━━━━━ Records shown ━━━━━

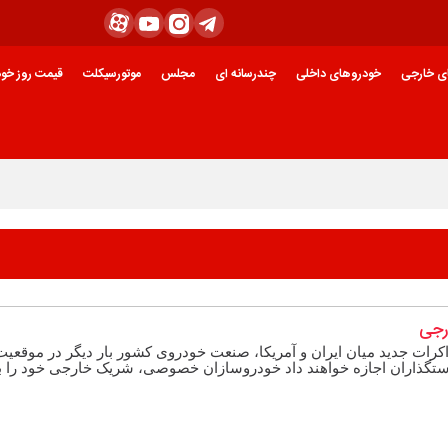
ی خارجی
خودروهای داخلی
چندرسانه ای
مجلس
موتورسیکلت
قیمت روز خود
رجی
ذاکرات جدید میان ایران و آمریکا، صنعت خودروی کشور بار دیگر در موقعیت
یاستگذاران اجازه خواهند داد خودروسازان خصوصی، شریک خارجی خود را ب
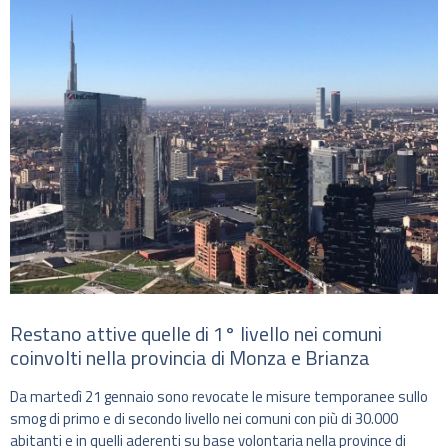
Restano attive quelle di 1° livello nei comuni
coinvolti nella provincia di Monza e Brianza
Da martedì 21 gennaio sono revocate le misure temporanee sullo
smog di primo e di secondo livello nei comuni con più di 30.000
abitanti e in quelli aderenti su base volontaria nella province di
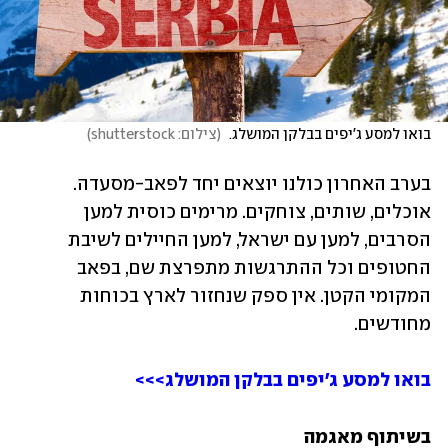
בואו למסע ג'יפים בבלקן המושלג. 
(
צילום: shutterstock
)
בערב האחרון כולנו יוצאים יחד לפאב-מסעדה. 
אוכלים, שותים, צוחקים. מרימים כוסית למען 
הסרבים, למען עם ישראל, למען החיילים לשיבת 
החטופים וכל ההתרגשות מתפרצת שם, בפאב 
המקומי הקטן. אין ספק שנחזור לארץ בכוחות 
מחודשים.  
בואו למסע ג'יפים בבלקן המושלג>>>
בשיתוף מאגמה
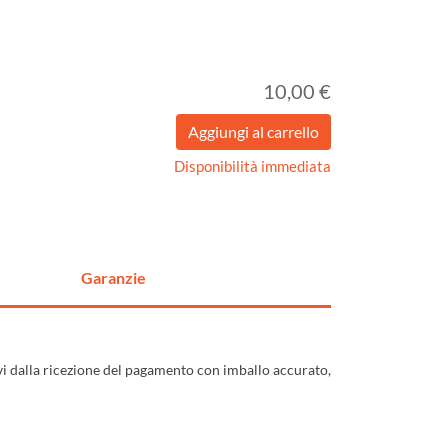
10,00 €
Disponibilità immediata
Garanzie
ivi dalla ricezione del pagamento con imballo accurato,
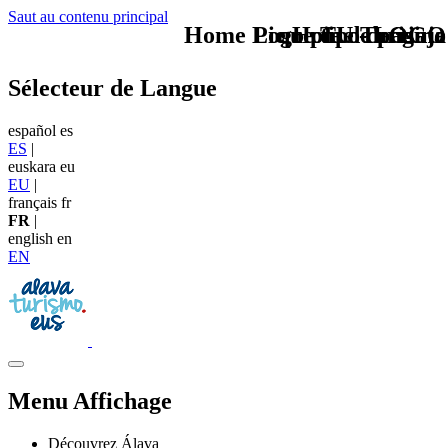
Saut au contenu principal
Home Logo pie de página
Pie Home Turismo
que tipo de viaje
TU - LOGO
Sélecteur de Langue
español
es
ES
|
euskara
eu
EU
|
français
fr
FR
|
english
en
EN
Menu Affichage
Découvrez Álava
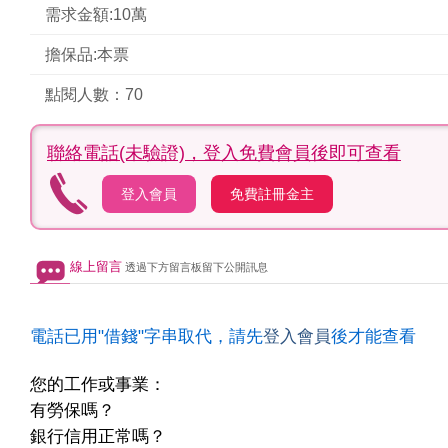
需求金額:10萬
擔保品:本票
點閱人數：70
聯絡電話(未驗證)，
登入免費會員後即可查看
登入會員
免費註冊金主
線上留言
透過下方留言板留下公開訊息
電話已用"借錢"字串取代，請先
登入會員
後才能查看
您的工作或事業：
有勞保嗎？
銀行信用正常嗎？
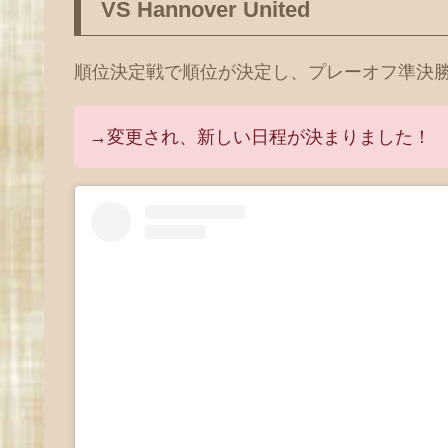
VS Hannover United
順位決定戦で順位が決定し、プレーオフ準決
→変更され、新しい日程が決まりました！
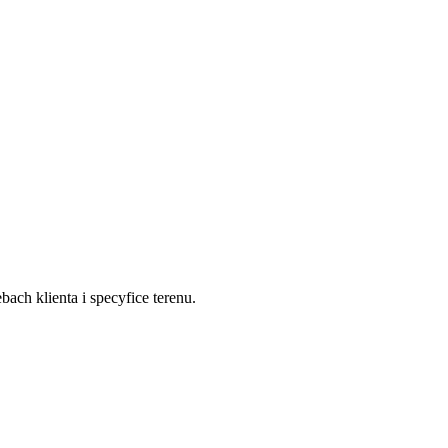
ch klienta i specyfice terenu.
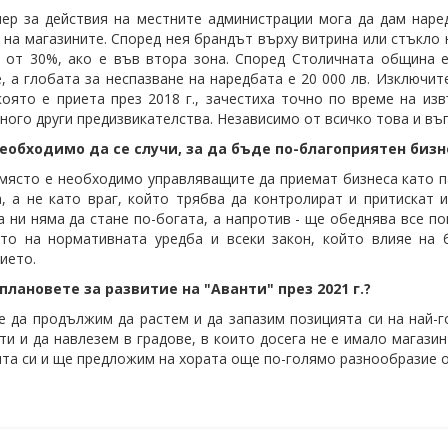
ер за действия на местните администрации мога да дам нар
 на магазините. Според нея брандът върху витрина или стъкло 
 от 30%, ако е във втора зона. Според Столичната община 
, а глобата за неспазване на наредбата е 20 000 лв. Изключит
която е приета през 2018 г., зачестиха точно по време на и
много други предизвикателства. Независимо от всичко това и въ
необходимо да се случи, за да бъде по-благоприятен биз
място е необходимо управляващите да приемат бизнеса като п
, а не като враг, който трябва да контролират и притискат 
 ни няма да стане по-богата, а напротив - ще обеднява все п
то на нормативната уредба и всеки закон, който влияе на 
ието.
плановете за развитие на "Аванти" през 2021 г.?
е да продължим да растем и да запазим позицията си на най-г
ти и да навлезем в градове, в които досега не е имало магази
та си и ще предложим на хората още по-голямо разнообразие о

━━━━━
━━━━━ Records shown ━━━━━

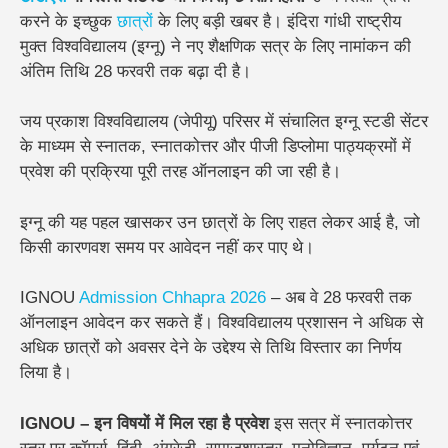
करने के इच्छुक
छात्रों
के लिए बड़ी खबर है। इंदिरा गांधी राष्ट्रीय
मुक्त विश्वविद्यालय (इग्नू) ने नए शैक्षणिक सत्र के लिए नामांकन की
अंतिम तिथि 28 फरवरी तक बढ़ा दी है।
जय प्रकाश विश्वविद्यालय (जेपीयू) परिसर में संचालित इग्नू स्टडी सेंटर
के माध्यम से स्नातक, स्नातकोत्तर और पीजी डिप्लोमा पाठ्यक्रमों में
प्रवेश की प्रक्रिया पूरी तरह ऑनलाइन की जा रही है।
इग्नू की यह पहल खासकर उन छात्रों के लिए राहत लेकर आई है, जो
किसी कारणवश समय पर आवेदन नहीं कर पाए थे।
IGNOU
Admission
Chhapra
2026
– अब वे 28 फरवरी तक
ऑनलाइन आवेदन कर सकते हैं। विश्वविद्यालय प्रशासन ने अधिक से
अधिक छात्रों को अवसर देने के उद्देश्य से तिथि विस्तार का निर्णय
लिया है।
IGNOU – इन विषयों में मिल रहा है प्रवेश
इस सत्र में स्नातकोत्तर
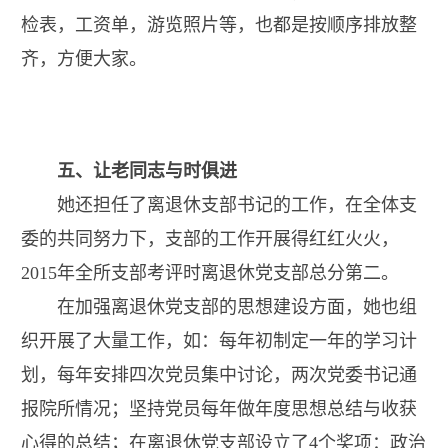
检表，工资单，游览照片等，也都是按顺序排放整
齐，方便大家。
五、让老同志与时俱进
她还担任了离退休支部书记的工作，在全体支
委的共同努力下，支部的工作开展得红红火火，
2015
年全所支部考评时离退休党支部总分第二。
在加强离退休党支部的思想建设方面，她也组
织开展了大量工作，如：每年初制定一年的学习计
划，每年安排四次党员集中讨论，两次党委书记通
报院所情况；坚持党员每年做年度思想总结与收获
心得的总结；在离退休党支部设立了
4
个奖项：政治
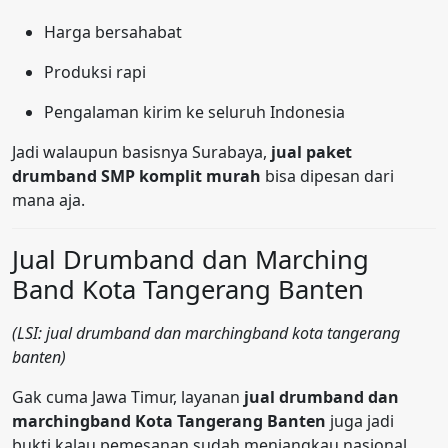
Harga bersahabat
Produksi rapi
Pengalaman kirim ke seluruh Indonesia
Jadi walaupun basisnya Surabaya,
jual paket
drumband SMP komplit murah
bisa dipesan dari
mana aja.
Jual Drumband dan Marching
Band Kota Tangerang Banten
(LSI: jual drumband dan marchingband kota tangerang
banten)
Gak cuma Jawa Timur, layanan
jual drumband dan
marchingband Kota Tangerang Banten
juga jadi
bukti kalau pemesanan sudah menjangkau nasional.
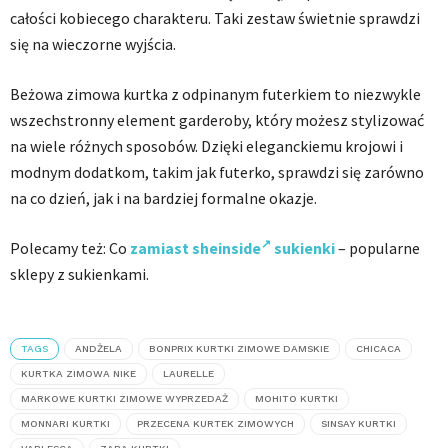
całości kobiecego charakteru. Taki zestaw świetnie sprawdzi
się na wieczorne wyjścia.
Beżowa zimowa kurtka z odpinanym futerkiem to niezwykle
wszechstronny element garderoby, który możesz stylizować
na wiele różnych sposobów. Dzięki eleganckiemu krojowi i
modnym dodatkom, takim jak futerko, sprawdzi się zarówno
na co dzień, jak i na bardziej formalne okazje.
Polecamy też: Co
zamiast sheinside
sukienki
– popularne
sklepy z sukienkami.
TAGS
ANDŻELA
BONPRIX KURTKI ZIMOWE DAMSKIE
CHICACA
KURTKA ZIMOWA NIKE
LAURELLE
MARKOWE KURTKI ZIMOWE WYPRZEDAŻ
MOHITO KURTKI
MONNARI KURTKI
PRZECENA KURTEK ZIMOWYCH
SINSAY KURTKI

━━━━━
━━━━━ Records shown ━━━━━

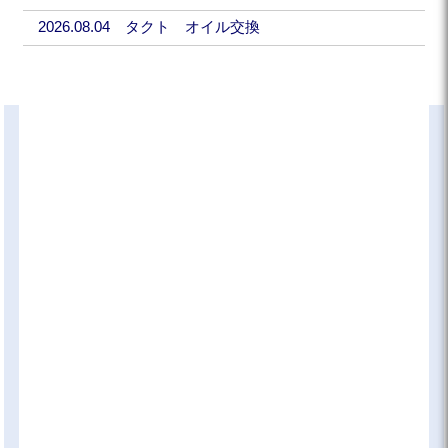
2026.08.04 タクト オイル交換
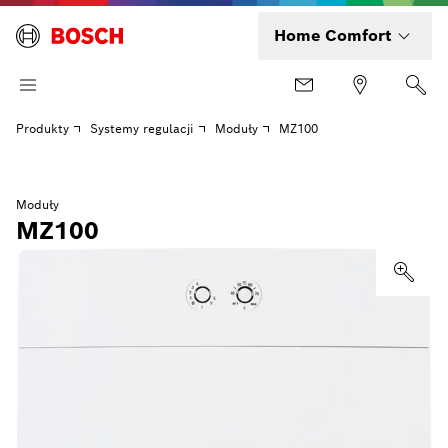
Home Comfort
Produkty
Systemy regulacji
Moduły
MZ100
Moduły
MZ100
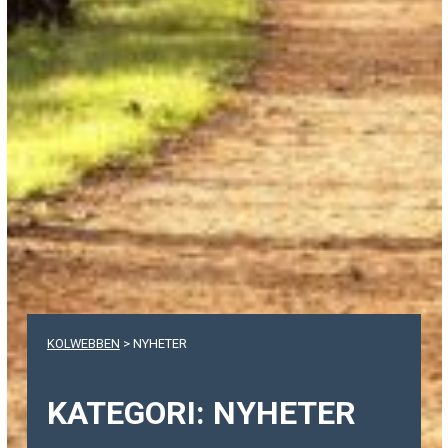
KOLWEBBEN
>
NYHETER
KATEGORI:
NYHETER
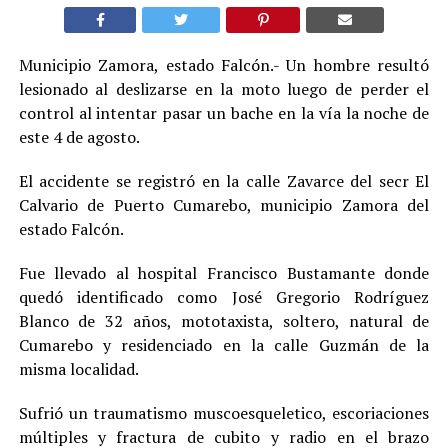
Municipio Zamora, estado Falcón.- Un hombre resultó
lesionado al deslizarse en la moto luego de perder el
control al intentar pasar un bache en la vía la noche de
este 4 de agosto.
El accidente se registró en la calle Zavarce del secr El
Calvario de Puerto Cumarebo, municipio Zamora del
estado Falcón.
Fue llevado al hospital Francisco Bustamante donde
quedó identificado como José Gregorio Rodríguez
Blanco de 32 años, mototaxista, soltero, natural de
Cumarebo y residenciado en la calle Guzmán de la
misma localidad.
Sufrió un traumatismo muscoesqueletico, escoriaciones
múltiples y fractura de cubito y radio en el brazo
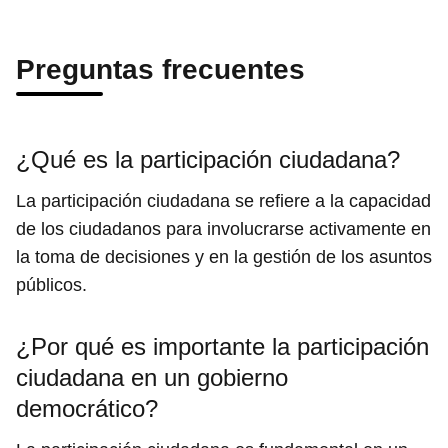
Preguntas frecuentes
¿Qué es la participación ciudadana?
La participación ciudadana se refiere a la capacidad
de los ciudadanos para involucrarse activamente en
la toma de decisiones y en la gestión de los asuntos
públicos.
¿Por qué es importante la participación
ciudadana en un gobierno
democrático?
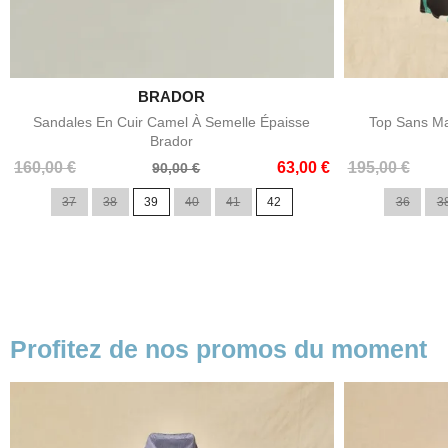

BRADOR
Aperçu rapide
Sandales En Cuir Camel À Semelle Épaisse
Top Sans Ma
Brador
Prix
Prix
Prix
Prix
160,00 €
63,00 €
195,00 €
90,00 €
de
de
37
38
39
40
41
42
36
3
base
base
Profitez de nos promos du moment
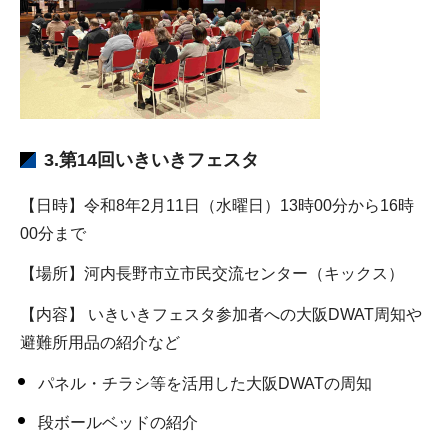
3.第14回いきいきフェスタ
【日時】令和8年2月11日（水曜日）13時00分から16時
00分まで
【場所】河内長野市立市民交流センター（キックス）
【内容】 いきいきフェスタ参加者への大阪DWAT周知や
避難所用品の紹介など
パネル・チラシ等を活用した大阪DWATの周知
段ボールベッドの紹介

━━━━━

Copy every line of the data that carries the word "calle".

El accidente se registró en la calle Zavarce del secr El
Cumarebo y residenciado en la calle Guzmán de la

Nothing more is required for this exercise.